To get your crypto transaction details:
At the moment PayPal does not appear to offer an adequate exportable report for crypto transactions.  There is an "Activity Download" report that includes crypto transactions but it does not include all necessary details -- namely, it lacks a record of the crypto's exchange rate and the number of "coins" involved in a particular transaction.  Fortunately, though, you can get this additional detail directly from the list of transactions on the "Activity" tab as follows:

  1. Log into PayPal
     
  2. Switch to the "Activity" tab
     
  3. Find your crypto. 
    TIP:  PayPal does not yet offer a filter for selecting crypto transactions.  To help narrow down your transaction history you can search for the word "purchased" to find crypto purchases and the word "sold" to find crypto sales.  You can also search for the name of the cryptocurrency (like "bitcoin")" if you only have one type of crypto.
     
  4. Click on a particular purchase or sale to expand its details.
    The details will show the date and time of transaction, the exchange rate at the moment of transaction, the number of cryptocurrency "coins" involved and the value at that moment.  There is a convenient "Print Details" button which makes it easy to print out a paper copy for your records.
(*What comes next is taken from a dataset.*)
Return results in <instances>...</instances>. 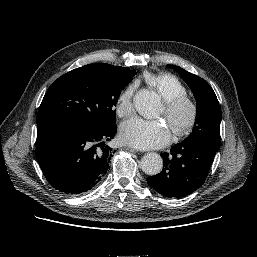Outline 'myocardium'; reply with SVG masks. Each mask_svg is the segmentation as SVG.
Segmentation results:
<instances>
[{"instance_id": "myocardium-1", "label": "myocardium", "mask_w": 257, "mask_h": 257, "mask_svg": "<svg viewBox=\"0 0 257 257\" xmlns=\"http://www.w3.org/2000/svg\"><path fill=\"white\" fill-rule=\"evenodd\" d=\"M185 111L184 117H181ZM163 116L173 120L172 132L175 136L181 137L188 134L194 127L197 116V103L188 95H181L163 101Z\"/></svg>"}]
</instances>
A PayPal crypto transaction record.
( Click to see full-size. )



Summary
There are three basic things to know about crypto:
  1. Crypto is volatile. 
    Value can go way up or way down at any moment.  If you trust history to be an indication of the future then stick to this rule:  Don't rush to sell during a downturn or else you'll guarantee your losses.  So far crypto has always increased in price when given enough time (potentially years).  Even so, only risk what can afford to lose.
     
  2. Crypto is not FDIC insured.
    Having crypto in an "exchange" (a crypto holding bank) is not like having money in an FDIC-insured bank account.  If your crypto is lost or stolen your crypto is -gone- so it is vital that you restrict your crypto business to highly-trusted, secure crypto exchanges.
     
  3. Treat crypto like stocks, not money.   
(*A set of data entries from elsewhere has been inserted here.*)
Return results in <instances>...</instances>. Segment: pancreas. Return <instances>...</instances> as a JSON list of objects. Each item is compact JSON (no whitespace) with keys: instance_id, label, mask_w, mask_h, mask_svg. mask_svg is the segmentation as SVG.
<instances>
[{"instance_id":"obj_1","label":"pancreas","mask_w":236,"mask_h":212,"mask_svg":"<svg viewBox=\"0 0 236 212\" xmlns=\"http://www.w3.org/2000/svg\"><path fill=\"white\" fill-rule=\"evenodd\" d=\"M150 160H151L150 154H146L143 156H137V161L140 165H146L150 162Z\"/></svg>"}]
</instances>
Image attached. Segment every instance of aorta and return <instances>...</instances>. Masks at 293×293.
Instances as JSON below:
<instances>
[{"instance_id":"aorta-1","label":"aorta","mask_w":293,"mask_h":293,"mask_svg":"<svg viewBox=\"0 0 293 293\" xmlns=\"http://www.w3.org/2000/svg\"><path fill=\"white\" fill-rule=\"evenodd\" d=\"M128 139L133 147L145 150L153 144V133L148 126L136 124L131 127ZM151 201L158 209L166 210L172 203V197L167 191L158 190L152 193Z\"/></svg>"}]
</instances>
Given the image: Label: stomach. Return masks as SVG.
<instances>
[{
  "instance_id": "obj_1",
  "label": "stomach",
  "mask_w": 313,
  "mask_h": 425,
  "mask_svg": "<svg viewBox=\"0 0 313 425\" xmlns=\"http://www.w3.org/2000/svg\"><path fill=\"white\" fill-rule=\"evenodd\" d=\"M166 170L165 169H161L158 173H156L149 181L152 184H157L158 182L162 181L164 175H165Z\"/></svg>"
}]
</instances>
    For US citizens, crypto gains and losses are taxed the same way as gains and losses from buying and selling stocks.  As such, you will need to keep close record of each crypto purchase and each crypto sale (or trade) for tax purposes.  To avoid the short-term capital gains tax rate of 50%, plan to hold onto purchased crypto for at least 1 year before spending or cashing it.


Full disclosure: 
 
I have not been compensated in any way for this post (though I'm certainly open for offers - heh).
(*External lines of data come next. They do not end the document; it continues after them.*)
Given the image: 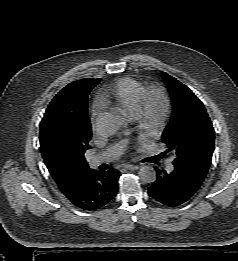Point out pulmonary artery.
I'll list each match as a JSON object with an SVG mask.
<instances>
[{
    "label": "pulmonary artery",
    "mask_w": 238,
    "mask_h": 261,
    "mask_svg": "<svg viewBox=\"0 0 238 261\" xmlns=\"http://www.w3.org/2000/svg\"><path fill=\"white\" fill-rule=\"evenodd\" d=\"M124 149H125L124 143L115 144V145L105 149L104 151H101L98 154L94 155L91 159V164L93 166H96L100 163L109 162L114 159H117L118 157H120L123 154ZM166 168L168 171L173 170V165H172L171 161L167 162Z\"/></svg>",
    "instance_id": "e3ab8cb5"
}]
</instances>
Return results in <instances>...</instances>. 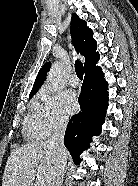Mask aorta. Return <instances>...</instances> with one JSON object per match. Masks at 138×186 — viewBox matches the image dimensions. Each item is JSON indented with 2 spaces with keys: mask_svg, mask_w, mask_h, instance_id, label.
<instances>
[{
  "mask_svg": "<svg viewBox=\"0 0 138 186\" xmlns=\"http://www.w3.org/2000/svg\"><path fill=\"white\" fill-rule=\"evenodd\" d=\"M62 71H63V64L56 61L52 64L51 69L47 75V83L48 87L52 91H57L62 86Z\"/></svg>",
  "mask_w": 138,
  "mask_h": 186,
  "instance_id": "obj_1",
  "label": "aorta"
}]
</instances>
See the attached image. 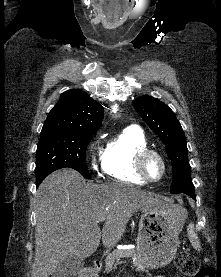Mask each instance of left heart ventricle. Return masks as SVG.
Here are the masks:
<instances>
[{
	"label": "left heart ventricle",
	"mask_w": 221,
	"mask_h": 277,
	"mask_svg": "<svg viewBox=\"0 0 221 277\" xmlns=\"http://www.w3.org/2000/svg\"><path fill=\"white\" fill-rule=\"evenodd\" d=\"M145 169L147 175L152 179L158 178L162 170L160 162L155 157H151L147 160Z\"/></svg>",
	"instance_id": "b2bd125f"
}]
</instances>
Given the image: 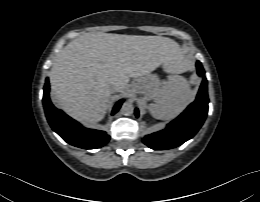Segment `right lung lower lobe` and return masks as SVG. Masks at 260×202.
<instances>
[{"label":"right lung lower lobe","instance_id":"right-lung-lower-lobe-1","mask_svg":"<svg viewBox=\"0 0 260 202\" xmlns=\"http://www.w3.org/2000/svg\"><path fill=\"white\" fill-rule=\"evenodd\" d=\"M122 103L123 99L116 103L112 114L119 110ZM43 105L51 128L67 143L83 149H96L109 141L110 136L106 132L84 128L80 123L53 106L49 98L48 78L44 86Z\"/></svg>","mask_w":260,"mask_h":202}]
</instances>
I have had a PayPal account since 1998 and currently have Cryptocurrency holdings through PayPal.  Some information in this post comes directly from my personal experience using PayPal's Cryptocurrency services.  At the end of my first two weeks of review for this post my combined initial investments in Bitcoin and Ethereum increased in value by 18%.  I fully expect price volatility will, at some point, reverse those gains to become losses.  I also anticipate that, long-term, my investments will eventually result in gains.  Still, there are no guarantees when it comes to investing in Cryptocurrencies -- play at your own risk and only with money you can afford to lose.  Good luck!